## INSTRUCTIONS TO FOLLOW:
Only the number is wanted: how many lines below contain "programa"?

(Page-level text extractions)
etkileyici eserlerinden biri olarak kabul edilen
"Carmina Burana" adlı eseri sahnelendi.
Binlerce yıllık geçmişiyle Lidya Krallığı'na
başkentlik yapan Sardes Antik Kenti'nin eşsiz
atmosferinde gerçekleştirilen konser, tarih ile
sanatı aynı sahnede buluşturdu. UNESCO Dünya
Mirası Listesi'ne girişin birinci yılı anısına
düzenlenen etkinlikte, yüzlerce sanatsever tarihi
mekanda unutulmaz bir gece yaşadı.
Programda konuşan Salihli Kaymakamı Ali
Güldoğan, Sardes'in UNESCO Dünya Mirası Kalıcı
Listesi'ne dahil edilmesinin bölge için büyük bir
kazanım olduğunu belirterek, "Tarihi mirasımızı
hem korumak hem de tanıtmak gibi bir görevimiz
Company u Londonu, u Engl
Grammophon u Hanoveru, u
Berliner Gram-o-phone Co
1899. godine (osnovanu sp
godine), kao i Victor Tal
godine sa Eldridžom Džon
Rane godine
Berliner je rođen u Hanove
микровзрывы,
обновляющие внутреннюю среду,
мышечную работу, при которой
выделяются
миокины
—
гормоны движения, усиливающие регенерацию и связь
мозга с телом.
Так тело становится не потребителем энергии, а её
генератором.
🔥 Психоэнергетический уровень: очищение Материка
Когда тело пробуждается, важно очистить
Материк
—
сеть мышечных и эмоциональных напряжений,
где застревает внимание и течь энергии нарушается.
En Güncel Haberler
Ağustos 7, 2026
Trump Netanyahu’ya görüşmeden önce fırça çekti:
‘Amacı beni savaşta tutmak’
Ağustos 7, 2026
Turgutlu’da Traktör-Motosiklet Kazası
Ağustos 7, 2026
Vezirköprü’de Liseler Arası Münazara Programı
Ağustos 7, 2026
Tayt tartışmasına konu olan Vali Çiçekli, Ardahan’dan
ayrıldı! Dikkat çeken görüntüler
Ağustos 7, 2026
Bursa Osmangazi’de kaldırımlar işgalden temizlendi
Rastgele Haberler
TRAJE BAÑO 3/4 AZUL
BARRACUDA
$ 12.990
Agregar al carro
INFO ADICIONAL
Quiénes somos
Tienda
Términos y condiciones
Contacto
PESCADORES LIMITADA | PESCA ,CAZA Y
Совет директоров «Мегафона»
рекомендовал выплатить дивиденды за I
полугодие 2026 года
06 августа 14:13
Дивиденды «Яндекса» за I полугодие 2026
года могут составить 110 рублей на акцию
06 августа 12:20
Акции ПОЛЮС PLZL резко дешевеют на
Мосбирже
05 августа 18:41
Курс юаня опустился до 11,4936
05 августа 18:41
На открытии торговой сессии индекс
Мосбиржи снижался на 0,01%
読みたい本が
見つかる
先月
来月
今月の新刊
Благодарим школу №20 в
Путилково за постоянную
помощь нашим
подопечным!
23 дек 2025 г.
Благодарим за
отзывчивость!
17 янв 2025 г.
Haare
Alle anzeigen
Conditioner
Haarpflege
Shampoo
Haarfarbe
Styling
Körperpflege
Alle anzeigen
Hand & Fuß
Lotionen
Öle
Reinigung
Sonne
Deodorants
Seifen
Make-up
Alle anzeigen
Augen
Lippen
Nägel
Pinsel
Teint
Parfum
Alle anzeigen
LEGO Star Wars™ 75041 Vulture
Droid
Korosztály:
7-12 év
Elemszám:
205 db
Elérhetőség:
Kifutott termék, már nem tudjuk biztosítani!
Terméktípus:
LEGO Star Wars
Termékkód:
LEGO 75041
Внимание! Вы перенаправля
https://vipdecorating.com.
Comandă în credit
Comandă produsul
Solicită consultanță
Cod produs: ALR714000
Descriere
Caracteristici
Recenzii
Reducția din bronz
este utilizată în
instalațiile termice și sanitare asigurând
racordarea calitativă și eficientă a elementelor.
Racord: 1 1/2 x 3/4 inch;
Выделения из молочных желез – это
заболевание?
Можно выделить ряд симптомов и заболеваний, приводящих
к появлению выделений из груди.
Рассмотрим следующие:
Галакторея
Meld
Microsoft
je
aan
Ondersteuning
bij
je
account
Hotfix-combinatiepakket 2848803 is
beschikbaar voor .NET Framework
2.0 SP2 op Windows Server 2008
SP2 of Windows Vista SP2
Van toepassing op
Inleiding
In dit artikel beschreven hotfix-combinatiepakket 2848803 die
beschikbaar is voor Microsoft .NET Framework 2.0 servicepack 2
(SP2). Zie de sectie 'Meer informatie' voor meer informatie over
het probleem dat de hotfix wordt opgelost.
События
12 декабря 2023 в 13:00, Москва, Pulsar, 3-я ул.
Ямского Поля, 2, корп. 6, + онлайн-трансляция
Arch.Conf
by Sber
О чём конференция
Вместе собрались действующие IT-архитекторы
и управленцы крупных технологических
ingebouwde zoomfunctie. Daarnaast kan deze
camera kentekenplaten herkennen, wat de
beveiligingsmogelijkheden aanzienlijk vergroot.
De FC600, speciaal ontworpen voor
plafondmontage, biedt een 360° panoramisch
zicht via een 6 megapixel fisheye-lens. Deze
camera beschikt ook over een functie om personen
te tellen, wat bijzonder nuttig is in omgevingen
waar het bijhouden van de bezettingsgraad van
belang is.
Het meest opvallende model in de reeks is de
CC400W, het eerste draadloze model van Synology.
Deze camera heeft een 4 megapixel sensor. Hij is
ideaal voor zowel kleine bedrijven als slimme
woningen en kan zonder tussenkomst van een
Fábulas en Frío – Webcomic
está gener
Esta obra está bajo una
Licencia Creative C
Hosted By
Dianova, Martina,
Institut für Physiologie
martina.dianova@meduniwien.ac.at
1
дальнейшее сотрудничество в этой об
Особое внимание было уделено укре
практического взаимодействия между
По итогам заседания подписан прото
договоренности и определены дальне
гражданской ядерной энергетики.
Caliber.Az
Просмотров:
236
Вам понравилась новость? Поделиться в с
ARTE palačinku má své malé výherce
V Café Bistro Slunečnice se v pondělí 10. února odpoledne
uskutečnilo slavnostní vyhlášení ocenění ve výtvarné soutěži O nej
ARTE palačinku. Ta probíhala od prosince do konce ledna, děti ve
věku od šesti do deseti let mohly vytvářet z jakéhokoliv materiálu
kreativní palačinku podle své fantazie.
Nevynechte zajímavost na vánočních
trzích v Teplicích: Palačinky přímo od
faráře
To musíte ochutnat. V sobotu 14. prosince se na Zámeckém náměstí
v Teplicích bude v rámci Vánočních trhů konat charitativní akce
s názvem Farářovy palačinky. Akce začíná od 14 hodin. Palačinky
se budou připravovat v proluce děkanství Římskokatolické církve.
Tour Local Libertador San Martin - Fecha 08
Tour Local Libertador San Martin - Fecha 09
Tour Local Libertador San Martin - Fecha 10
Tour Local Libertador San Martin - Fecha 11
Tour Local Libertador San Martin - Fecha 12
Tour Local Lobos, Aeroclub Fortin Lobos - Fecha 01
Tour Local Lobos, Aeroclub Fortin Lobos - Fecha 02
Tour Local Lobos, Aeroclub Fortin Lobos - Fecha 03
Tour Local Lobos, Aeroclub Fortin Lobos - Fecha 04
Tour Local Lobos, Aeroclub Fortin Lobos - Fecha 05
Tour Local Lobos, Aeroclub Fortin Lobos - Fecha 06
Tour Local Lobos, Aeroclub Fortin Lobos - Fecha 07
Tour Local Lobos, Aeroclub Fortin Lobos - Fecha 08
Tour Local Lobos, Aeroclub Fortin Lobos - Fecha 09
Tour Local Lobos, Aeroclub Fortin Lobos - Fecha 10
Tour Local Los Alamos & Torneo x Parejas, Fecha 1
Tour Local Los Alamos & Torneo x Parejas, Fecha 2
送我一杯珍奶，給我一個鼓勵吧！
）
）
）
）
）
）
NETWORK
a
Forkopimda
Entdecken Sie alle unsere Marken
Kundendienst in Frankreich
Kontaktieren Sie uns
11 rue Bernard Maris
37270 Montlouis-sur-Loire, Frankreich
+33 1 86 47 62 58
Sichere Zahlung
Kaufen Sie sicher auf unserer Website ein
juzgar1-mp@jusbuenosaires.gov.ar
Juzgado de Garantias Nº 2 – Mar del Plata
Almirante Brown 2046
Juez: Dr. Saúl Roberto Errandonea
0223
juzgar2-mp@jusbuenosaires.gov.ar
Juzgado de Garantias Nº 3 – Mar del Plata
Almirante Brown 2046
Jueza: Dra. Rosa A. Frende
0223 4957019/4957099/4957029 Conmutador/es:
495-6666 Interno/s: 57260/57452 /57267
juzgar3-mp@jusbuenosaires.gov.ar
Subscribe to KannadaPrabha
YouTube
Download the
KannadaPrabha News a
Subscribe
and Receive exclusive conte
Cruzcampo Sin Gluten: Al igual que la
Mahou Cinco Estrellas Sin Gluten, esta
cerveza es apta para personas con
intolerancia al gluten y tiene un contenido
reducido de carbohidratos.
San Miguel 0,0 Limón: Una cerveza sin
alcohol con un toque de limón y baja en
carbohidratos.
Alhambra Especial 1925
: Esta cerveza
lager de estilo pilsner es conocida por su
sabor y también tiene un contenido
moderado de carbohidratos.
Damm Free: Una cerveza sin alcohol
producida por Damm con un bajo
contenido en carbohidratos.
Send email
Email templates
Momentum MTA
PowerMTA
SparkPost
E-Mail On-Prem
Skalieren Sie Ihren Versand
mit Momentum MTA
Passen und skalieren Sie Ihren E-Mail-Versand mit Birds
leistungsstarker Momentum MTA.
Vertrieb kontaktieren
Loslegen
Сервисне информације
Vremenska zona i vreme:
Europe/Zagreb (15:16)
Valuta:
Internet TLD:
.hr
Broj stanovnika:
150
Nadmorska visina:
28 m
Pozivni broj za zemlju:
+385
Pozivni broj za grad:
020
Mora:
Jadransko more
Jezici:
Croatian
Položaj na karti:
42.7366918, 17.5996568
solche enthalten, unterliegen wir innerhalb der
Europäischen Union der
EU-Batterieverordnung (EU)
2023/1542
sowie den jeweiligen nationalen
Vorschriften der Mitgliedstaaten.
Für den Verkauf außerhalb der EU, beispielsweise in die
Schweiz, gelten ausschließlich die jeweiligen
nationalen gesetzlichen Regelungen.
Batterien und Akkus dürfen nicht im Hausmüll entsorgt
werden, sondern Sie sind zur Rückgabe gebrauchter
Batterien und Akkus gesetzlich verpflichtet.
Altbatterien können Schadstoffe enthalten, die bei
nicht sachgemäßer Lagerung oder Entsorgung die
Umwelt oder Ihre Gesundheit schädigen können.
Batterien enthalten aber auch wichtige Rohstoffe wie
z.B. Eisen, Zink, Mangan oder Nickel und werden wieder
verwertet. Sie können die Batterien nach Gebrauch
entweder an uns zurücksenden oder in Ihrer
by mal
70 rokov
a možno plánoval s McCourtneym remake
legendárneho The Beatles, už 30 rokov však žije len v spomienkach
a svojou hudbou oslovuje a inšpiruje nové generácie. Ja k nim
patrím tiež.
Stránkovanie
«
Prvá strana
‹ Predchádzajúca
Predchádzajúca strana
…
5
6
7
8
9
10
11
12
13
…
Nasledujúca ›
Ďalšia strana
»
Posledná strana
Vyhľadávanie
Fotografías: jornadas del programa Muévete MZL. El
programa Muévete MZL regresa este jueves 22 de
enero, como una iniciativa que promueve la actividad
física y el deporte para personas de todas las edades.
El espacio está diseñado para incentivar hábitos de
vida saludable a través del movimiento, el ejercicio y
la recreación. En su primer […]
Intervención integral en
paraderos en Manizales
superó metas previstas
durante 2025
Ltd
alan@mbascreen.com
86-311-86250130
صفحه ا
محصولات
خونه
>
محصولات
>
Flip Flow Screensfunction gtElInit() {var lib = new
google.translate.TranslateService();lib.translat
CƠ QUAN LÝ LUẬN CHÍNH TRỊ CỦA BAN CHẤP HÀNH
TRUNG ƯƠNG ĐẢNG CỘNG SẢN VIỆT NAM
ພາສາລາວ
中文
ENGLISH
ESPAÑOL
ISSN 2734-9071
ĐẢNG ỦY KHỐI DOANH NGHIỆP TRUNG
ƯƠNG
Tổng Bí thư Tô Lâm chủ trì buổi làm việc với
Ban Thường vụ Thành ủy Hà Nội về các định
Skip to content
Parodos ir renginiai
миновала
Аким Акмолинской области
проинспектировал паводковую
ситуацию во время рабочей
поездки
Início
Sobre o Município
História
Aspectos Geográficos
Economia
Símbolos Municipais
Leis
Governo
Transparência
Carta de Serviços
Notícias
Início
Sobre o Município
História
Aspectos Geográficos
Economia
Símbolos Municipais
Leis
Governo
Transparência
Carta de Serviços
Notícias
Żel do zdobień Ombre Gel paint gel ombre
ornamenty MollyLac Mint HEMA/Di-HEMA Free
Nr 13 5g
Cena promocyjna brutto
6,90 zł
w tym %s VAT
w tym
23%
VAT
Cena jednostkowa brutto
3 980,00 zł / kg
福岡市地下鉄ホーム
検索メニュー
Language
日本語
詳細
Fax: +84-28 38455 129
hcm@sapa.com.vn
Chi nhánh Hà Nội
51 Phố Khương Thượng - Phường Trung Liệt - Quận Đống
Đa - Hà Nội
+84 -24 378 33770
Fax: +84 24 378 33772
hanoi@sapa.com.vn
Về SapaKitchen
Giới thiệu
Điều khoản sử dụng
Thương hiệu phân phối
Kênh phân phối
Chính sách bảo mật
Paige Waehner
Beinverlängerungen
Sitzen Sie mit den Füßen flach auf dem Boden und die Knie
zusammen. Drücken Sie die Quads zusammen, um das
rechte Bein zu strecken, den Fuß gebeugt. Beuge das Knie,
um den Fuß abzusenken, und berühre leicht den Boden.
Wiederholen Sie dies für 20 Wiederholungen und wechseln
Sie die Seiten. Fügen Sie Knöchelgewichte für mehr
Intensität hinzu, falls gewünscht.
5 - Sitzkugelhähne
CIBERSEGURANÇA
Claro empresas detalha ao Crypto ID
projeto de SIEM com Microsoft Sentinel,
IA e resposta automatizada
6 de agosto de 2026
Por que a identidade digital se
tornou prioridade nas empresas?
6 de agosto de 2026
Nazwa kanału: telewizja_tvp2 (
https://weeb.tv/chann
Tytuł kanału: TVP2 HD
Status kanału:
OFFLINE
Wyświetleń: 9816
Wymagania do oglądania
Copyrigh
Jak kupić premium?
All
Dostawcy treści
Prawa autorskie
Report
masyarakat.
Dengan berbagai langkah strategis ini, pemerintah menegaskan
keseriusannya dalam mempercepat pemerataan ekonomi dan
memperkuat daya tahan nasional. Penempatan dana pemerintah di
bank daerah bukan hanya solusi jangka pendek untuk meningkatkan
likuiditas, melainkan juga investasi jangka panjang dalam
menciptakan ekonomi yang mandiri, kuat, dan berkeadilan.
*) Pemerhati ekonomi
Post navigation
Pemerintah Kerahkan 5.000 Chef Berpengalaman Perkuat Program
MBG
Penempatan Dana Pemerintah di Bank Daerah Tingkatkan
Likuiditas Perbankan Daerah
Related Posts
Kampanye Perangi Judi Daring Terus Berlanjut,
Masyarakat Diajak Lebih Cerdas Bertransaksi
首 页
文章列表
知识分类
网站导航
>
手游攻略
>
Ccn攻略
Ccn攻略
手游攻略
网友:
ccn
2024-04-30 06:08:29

## RESULT OF THIS TASK:
2